Die Ermittlungen in Sachen Sensenmann führen direkt in die Schattenwelt der mittelhessischen Faschingskultur, zum Stimmungsmusiker Herr Bärt, der mit dem Schlager «Lass uns fummeln, Pummel» zu zweifelhaftem Ruhm gelangt ist. Sie führen außerdem zum depressiven Sohn des Toten, zu schrecklichen Comedy-Galas, jahrzehntelang totgeschwiegenen Schweinereien, mancherlei Liebeswirrungen, einem Verhör in einer finnischen Feng-Shui-Sauna und am Ende zu einem so dramatischen wie überraschenden Finale.
1. KAPITEL
Natürlich wäre es viel cooler, wenn ich nicht ich wäre. Dann würde ich in Berlin-Mitte leben. Vielleicht aber auch in Hamburg, «in der Schanze» oder « auf Pauli».
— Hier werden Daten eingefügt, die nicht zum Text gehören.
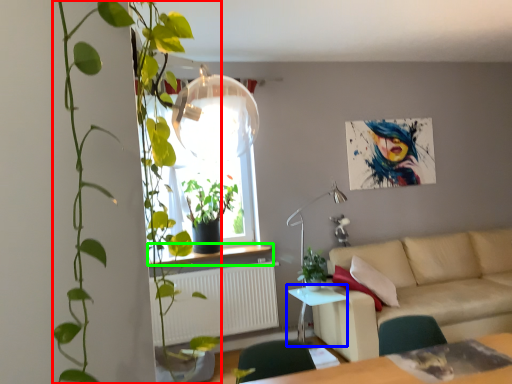 Question: Which object is the closest to the houseplant (highlighted by a red box)? Choose among these: table (highlighted by a blue box) or window sill (highlighted by a green box).

Choices:
 (A) table
 (B) window sill

Answer: (B)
Jedenfalls nicht im Vogelsberg. Und schon gar nicht in Bad Salzhausen. In einer Doppelhaushälfte. Ich würde urban im Altbau wohnen, mit wenig Möbeln und hohen Wänden.
Ich würde in der Mittagssonne mit übergeschlagenen Beinen an einem Bistrotisch im Freien sitzen, filterlose Selbst-gedrehte rauchen, schönen Frauen nachblicken, einen Latte trinken und auf meinem iPad herumspielen.
Ich würde nicht in der Bäckerei Wurstmann einen abgepackten Salat essen und im «Oberhessischen Anzeiger» verwackelte Fotos der Jahreshauptversammlung des Männergesangvereins betrachten.
Ich wäre auch nicht verheiratet. Ich hätte nicht zwei Kinder von einer Frau.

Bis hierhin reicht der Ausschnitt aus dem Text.